■ **Prompt**
One number is the full answer: how many lines in the records contain the word "with"?

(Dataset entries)
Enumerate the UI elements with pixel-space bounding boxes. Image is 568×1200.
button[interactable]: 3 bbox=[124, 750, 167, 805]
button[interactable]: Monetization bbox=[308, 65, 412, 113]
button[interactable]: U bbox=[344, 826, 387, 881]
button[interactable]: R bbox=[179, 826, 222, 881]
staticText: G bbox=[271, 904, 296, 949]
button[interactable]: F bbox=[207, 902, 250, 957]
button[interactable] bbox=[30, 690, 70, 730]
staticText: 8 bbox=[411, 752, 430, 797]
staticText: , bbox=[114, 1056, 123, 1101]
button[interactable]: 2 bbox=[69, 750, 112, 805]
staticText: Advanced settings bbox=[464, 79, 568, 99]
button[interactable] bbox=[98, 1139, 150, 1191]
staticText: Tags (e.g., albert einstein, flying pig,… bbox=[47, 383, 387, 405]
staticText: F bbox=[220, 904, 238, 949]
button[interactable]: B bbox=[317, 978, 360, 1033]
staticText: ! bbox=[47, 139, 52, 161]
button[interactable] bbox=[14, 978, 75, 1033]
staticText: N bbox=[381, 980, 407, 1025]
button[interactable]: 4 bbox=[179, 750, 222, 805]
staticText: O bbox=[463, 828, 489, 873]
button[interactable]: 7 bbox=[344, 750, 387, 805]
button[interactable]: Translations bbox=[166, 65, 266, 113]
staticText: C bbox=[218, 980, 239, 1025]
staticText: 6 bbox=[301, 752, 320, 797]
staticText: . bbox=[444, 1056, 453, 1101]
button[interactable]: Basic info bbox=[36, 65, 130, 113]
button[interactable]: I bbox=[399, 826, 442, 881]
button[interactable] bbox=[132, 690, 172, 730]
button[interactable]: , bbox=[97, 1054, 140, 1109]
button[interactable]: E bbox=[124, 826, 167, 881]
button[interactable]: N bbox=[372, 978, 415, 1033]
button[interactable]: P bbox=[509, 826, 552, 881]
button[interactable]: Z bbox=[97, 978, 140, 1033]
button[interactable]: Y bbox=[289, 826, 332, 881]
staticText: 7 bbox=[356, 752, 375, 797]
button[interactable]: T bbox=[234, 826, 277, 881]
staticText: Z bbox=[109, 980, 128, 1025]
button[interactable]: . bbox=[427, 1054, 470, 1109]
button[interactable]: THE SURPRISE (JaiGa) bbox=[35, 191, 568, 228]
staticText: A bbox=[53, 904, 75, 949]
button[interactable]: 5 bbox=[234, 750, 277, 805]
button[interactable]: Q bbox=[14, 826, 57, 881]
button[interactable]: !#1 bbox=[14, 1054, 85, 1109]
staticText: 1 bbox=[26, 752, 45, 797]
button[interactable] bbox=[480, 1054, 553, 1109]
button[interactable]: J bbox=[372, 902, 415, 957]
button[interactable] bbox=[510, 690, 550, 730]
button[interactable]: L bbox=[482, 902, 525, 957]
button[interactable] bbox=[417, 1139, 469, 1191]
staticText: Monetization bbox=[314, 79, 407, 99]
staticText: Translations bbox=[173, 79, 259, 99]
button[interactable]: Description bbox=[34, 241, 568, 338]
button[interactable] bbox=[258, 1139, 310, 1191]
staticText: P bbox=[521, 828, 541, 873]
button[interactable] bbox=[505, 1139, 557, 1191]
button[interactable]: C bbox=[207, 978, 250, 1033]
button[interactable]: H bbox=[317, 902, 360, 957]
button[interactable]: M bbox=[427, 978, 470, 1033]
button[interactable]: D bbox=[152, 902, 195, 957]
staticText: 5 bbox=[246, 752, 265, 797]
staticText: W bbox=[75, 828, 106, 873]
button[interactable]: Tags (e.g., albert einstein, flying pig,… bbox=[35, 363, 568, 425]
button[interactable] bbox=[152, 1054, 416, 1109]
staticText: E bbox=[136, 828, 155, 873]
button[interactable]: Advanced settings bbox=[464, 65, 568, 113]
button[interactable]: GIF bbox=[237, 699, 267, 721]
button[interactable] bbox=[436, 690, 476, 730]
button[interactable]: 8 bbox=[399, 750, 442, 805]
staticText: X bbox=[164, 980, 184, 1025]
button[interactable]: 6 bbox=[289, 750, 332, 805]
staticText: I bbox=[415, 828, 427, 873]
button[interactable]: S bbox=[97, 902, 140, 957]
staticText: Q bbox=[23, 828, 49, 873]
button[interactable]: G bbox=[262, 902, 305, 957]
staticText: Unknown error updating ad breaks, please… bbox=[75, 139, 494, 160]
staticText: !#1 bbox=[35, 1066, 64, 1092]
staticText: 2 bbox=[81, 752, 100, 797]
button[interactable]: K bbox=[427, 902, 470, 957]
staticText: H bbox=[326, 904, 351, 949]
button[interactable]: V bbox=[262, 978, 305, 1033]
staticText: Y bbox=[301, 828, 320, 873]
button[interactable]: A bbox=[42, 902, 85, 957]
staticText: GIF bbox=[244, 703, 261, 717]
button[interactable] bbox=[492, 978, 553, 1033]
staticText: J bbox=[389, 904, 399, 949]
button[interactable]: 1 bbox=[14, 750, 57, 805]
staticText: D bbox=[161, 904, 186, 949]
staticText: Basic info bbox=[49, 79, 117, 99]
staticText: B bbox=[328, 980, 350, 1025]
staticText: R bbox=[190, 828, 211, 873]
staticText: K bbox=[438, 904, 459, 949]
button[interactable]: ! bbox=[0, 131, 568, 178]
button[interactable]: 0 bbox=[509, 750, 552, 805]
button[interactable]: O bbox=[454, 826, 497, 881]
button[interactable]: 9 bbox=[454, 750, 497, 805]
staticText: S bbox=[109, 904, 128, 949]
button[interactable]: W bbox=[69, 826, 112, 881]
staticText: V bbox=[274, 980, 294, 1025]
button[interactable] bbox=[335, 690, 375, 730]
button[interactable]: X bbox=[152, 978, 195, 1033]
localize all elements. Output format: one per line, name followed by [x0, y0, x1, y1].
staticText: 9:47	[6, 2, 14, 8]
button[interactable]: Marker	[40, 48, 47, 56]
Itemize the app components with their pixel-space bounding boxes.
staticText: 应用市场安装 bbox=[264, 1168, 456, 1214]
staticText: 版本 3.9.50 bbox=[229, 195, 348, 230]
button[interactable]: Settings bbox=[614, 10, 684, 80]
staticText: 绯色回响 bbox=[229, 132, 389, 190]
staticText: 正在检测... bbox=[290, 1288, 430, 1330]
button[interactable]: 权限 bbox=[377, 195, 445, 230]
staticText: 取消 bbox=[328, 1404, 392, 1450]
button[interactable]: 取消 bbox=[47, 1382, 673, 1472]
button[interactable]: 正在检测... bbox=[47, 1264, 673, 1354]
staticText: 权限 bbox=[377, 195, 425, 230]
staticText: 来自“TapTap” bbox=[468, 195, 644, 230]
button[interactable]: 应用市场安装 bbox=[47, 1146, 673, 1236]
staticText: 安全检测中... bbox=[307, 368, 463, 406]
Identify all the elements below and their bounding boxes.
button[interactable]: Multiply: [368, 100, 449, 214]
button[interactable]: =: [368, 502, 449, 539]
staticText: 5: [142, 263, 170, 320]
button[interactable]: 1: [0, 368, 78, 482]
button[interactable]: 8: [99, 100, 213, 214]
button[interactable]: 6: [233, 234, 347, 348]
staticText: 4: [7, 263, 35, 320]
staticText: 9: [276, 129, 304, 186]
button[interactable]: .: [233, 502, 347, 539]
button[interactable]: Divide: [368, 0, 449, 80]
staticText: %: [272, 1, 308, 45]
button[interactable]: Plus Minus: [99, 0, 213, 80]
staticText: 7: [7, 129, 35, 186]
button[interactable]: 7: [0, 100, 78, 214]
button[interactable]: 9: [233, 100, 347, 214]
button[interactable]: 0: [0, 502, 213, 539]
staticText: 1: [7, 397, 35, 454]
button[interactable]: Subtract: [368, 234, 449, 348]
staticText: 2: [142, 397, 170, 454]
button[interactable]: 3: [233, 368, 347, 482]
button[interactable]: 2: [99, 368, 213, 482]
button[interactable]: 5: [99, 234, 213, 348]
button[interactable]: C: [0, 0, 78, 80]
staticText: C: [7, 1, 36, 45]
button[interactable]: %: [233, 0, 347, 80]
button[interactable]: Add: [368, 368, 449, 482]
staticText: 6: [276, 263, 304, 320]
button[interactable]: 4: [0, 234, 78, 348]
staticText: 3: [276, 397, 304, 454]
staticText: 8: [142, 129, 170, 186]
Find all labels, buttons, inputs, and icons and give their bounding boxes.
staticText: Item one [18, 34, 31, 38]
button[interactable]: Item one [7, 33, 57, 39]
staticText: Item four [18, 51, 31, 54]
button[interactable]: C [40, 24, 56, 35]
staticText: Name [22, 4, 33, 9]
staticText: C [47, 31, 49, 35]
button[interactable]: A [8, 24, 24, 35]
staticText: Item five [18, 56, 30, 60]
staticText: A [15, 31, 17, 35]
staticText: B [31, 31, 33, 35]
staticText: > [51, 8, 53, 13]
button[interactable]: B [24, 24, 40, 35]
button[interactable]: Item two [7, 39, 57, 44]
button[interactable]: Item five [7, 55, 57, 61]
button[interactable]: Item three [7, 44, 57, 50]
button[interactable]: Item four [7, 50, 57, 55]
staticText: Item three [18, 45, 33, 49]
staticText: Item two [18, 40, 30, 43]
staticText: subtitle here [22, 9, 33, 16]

■ **Result of the task**
2